= Assignment =
Copy the records below, from the line containing "is (972, 1150)." through the last line; leave out pictures.

= Data listing =
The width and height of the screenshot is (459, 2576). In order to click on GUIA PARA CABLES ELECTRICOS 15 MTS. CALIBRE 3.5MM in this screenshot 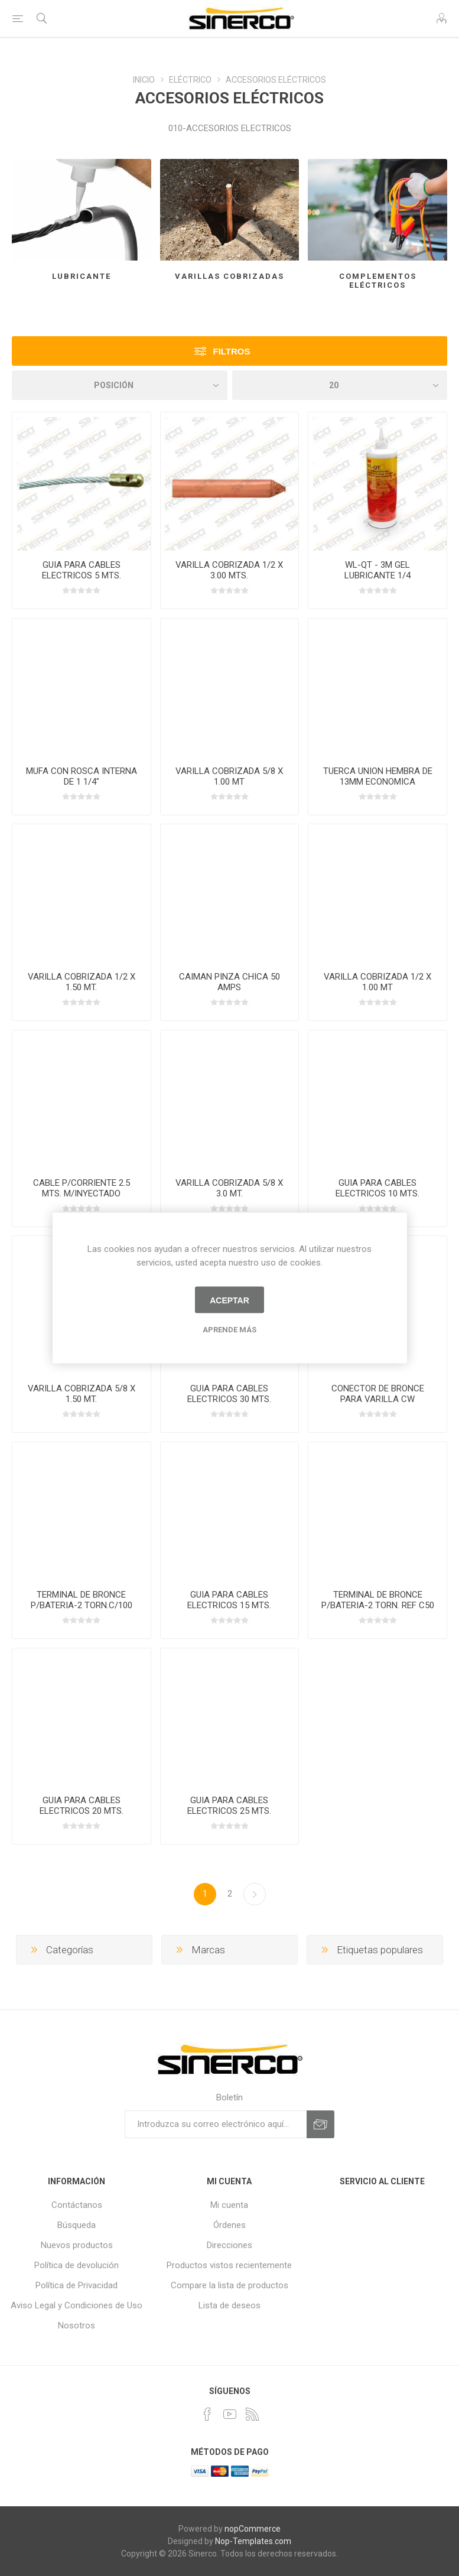, I will do `click(229, 1605)`.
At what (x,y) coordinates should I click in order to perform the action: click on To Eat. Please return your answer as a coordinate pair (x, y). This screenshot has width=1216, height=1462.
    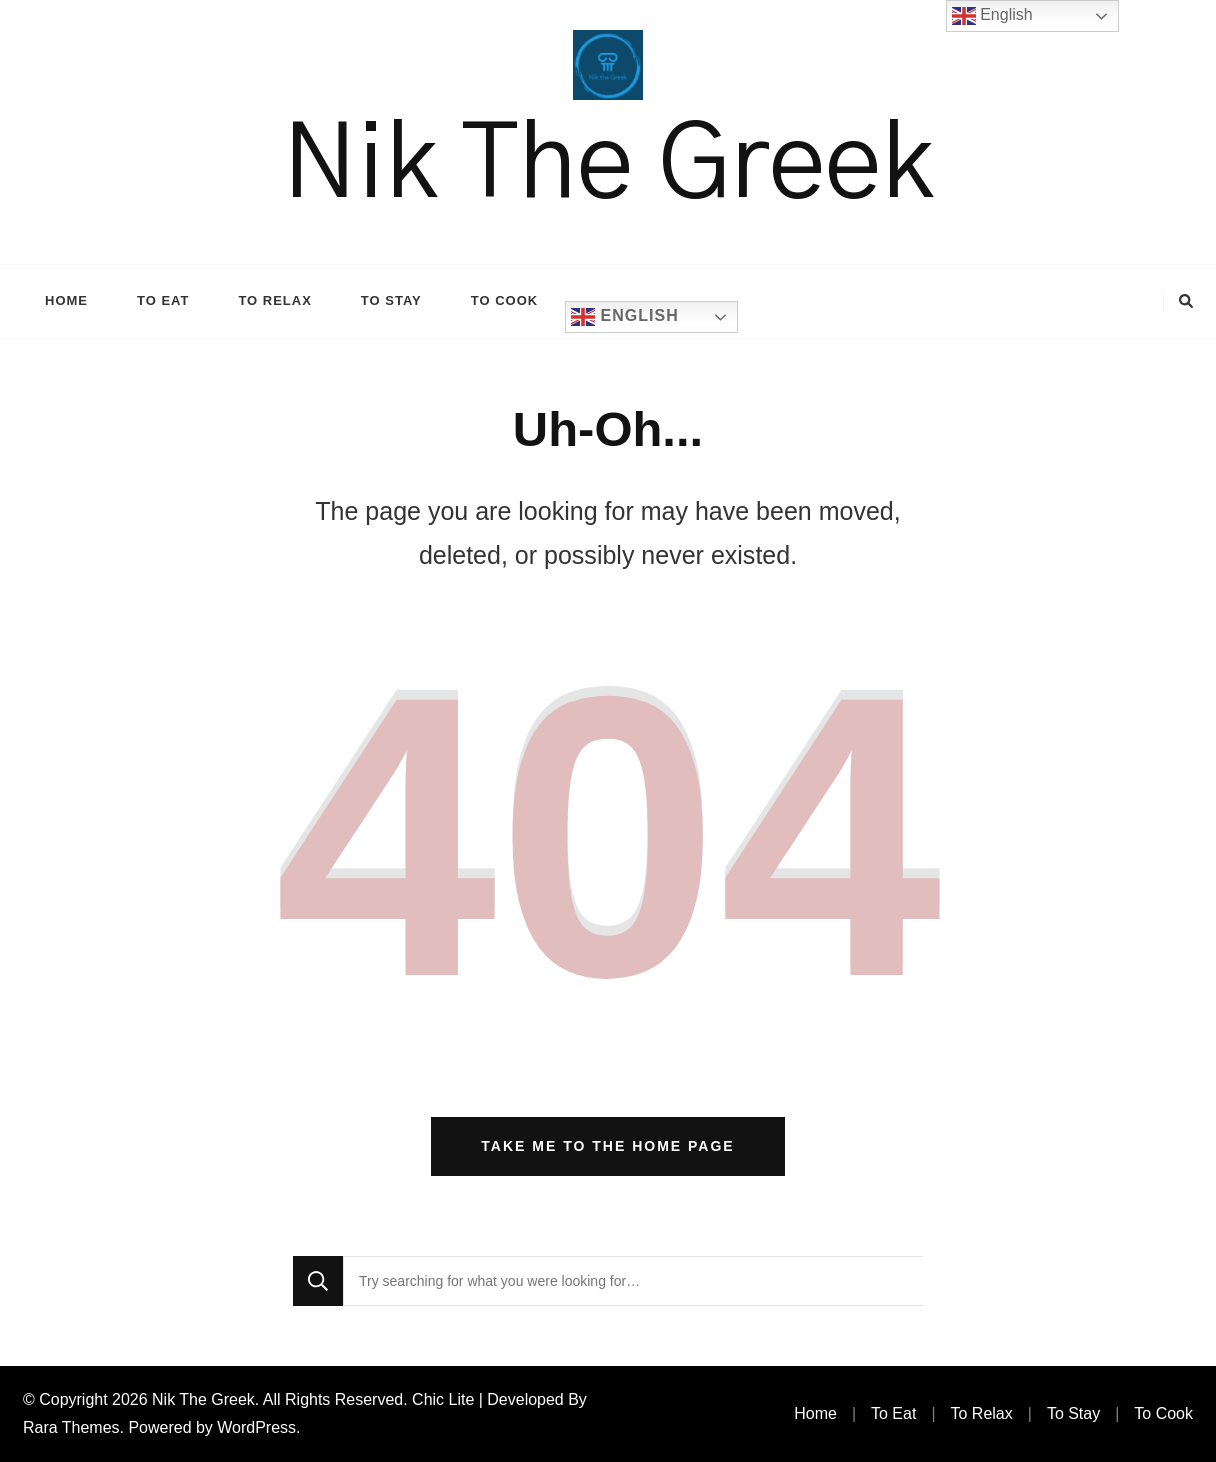
    Looking at the image, I should click on (163, 300).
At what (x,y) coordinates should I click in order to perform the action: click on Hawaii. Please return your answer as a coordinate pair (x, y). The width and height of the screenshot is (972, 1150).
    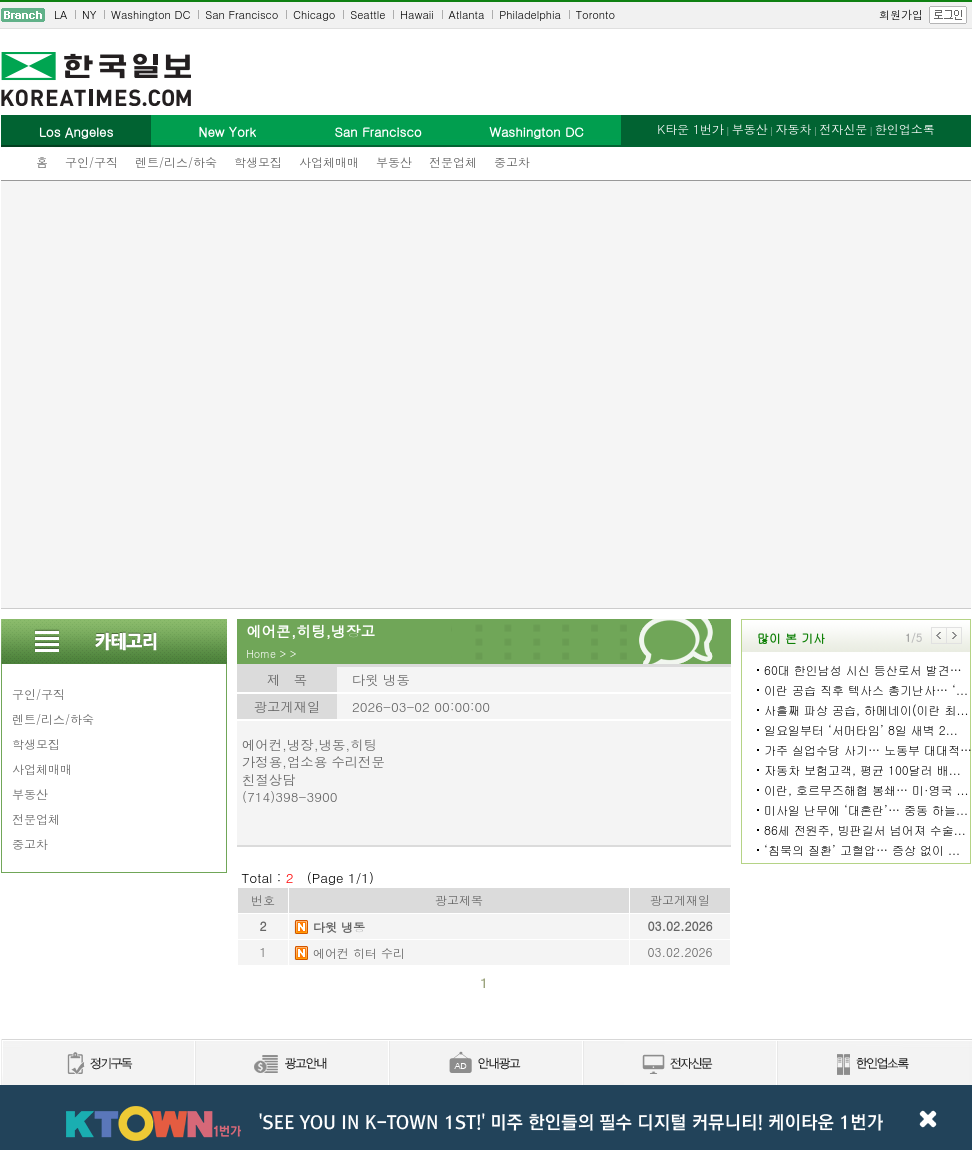
    Looking at the image, I should click on (417, 14).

= Answer for this exercise =
At what (x,y) coordinates should I click in order to perform the action: click on Hawaii. Please return your answer as a coordinate pair (x, y). The width and height of the screenshot is (972, 1150).
    Looking at the image, I should click on (417, 14).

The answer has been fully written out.